> **Required work**
Where a line below holds the string "England", copy that line.

::::::

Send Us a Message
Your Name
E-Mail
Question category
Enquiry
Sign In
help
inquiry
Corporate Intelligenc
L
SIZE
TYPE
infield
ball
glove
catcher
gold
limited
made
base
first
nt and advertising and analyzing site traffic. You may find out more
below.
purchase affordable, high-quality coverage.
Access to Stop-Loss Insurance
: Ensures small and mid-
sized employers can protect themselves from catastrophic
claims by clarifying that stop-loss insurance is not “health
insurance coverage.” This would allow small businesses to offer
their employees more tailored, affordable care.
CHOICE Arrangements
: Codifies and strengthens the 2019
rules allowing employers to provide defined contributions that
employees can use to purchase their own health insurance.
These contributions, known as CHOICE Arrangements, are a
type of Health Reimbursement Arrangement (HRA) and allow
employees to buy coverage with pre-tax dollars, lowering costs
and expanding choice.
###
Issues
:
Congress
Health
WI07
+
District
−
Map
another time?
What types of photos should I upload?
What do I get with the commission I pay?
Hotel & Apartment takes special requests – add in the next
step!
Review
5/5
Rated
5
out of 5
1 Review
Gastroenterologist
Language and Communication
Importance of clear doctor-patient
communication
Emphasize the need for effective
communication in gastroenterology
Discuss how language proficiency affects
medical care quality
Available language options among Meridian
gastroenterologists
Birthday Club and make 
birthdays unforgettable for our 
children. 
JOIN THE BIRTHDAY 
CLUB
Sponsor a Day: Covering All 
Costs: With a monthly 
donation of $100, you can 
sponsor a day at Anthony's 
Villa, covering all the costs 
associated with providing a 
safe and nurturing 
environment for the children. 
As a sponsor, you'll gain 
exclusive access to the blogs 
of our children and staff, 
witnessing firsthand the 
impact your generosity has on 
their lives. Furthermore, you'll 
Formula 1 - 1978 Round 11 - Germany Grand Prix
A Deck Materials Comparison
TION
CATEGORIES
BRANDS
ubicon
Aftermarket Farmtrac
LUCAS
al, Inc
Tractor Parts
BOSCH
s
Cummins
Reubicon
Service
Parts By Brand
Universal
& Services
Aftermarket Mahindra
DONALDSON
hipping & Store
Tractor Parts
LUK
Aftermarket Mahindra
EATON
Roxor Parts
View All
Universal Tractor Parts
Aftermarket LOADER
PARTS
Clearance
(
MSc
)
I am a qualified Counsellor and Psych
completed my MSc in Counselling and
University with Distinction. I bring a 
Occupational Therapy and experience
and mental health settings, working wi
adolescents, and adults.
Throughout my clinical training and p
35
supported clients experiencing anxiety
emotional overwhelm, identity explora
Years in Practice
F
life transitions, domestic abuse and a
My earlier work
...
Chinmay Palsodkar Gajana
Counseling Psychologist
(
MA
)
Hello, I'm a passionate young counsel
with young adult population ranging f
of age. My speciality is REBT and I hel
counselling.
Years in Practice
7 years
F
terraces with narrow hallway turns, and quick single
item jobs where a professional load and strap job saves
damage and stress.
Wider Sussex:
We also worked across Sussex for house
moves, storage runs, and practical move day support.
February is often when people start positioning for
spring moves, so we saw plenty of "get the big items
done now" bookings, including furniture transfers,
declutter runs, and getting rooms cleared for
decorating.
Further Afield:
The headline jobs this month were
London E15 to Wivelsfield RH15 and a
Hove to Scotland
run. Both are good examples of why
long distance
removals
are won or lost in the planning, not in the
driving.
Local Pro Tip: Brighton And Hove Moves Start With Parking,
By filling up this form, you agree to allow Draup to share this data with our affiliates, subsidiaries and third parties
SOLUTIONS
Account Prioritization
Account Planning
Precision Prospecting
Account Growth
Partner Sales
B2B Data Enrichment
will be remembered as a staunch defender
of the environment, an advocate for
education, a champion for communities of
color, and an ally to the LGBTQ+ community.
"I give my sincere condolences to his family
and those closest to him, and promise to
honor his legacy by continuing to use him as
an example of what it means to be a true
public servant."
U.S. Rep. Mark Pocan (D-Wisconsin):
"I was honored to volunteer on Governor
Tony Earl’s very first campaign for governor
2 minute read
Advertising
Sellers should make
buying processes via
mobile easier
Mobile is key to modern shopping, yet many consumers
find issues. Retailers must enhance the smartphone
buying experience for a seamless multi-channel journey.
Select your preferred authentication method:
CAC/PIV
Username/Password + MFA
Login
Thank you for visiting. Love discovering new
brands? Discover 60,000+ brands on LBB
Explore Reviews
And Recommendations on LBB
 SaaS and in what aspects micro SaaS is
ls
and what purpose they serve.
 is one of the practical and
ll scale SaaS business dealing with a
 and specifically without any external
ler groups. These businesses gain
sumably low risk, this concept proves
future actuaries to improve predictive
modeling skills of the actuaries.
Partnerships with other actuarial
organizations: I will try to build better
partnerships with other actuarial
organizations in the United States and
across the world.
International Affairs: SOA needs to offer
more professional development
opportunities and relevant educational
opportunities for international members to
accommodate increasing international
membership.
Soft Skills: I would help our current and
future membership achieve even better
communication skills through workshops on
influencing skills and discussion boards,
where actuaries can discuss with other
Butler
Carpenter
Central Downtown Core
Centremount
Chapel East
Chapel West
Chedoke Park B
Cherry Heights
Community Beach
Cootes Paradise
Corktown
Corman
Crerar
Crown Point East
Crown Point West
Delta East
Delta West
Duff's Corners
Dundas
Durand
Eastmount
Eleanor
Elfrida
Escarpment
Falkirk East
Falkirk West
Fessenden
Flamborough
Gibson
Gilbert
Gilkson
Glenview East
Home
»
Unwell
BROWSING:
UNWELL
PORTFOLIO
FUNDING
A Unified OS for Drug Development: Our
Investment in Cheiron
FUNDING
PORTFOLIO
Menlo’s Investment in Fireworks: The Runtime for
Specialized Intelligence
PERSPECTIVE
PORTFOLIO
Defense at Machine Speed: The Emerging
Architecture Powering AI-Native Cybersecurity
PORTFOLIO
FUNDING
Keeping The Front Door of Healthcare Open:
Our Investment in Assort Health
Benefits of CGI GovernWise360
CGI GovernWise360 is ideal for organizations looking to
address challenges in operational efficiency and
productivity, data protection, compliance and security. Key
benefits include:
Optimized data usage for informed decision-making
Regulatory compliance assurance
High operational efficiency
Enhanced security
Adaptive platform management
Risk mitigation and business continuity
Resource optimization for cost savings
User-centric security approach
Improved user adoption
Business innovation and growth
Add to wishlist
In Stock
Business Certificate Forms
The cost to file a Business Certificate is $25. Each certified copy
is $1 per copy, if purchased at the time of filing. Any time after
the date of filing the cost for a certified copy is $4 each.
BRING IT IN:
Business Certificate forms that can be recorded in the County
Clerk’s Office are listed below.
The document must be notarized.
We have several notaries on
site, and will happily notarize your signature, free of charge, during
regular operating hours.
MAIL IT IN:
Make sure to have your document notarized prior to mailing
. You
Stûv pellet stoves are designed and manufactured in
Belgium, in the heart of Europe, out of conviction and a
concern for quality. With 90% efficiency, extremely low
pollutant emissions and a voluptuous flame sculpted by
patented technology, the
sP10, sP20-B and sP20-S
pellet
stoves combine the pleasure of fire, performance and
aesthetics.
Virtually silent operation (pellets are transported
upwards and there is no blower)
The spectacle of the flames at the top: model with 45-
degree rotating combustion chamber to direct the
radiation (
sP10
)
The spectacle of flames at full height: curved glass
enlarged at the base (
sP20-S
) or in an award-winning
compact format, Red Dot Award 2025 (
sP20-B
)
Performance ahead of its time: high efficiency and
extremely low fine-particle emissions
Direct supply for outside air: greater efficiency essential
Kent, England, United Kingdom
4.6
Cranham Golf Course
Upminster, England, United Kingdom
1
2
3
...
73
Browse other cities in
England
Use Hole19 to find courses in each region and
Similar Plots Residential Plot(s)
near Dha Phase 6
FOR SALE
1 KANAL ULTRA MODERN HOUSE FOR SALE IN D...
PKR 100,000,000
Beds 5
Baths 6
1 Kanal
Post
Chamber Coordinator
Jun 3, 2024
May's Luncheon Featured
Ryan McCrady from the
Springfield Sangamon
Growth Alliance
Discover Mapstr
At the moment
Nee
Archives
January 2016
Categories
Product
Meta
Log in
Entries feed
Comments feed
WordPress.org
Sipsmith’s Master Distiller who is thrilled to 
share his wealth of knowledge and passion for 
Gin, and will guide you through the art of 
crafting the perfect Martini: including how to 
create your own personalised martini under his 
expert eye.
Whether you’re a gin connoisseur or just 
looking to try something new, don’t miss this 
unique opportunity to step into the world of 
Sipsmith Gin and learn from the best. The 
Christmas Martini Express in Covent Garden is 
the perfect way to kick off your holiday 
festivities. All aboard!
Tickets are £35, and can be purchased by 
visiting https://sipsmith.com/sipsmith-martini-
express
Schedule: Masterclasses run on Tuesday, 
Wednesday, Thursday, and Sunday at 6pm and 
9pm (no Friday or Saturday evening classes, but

::::::

> **Solution**
Kent, England, United Kingdom
Upminster, England, United Kingdom
England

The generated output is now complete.